# 93 Maxima head light problems



## maximabob (Dec 21, 2004)

Low beams work on both sides, high beam only on the driver side, both bulbs are good fuses are good (switched everything from side to side) getting similar voltage on both sides ... does any one have any idea what the problem might be?


----------



## javlin42 (Dec 21, 2004)

it could b a bad headlight


----------



## Matt93SE (Sep 17, 2003)

are you running higher wattage bulbs in it? if so, take them out and throw them away. they burn your wiring harnesses. not immediately- usually takes about 5-6 months- but eventually you cook the harness and end up having to replace it.
usually the damage is the socket itself that plugs into the light. stick with the standard wattage bulbs if you don't want to go through the hassle. look for a burned pin on the headlight socket..

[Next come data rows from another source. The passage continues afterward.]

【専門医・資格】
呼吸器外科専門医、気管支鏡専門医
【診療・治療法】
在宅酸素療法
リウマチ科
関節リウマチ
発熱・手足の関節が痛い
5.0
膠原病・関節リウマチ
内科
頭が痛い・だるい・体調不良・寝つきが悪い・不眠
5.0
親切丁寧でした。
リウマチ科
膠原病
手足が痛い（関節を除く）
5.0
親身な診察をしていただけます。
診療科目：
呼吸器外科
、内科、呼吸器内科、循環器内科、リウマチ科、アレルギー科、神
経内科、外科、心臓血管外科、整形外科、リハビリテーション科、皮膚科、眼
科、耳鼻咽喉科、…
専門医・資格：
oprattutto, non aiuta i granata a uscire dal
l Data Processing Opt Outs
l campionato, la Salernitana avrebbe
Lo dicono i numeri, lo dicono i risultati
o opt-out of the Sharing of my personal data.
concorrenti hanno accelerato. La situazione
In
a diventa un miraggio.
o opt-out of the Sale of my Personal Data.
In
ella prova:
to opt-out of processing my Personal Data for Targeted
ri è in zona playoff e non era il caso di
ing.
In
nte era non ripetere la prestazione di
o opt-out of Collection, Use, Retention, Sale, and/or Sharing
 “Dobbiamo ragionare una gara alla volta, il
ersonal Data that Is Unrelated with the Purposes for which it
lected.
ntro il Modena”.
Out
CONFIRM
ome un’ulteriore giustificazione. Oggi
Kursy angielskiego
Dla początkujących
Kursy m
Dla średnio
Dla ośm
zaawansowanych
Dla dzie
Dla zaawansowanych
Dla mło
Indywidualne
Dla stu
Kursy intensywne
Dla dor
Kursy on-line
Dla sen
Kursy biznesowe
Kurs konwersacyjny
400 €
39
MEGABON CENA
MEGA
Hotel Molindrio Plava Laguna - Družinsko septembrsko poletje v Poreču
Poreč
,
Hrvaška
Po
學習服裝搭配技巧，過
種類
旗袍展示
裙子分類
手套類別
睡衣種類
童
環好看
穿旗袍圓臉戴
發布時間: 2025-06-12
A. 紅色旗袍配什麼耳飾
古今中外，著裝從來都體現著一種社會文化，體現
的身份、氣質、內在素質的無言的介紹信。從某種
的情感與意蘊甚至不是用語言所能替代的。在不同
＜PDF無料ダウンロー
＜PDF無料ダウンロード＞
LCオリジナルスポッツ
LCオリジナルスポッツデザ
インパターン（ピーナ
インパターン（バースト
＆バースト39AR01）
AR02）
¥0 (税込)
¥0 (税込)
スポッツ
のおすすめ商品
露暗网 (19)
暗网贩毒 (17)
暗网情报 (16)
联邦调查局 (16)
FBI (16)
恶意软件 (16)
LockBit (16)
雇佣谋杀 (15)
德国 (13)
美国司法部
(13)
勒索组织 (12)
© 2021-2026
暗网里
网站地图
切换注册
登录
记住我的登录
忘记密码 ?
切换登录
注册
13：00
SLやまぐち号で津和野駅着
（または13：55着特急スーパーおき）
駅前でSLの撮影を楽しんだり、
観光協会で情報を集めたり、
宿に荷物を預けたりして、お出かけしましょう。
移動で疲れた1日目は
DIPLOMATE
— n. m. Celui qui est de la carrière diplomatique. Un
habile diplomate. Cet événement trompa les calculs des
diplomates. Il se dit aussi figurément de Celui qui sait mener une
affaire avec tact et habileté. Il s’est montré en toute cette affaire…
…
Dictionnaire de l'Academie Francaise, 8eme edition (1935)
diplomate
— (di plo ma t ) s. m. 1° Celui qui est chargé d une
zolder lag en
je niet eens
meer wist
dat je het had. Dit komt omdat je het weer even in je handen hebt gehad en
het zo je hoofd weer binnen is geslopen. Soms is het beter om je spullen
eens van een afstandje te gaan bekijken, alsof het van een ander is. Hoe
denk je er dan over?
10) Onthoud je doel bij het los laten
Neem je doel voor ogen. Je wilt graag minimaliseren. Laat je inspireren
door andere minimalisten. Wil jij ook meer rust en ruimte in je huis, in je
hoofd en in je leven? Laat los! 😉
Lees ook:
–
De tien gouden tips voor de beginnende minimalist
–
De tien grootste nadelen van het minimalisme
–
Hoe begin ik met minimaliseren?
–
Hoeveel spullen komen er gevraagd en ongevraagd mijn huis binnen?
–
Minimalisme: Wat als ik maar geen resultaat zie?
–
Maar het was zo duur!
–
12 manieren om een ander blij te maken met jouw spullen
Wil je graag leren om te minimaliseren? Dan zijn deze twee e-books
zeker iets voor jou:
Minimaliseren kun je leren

If you're still on standard bulbs, also check the light switch inside the car. it has separate contacts for each side on high and low, plus parking (so five or six contacts total). often they can get dirty and stop working, and you'll have one light go out as a result. 

check both of those things and see what you come up with.


----------



## SPEEDO (Jun 9, 2003)

I'll bet its the headlight switch, my truck did the same thing, if you take it a part and clean the contacts it should work for a little longer,or the switch itself runs about $50 (at least for my truck)


----------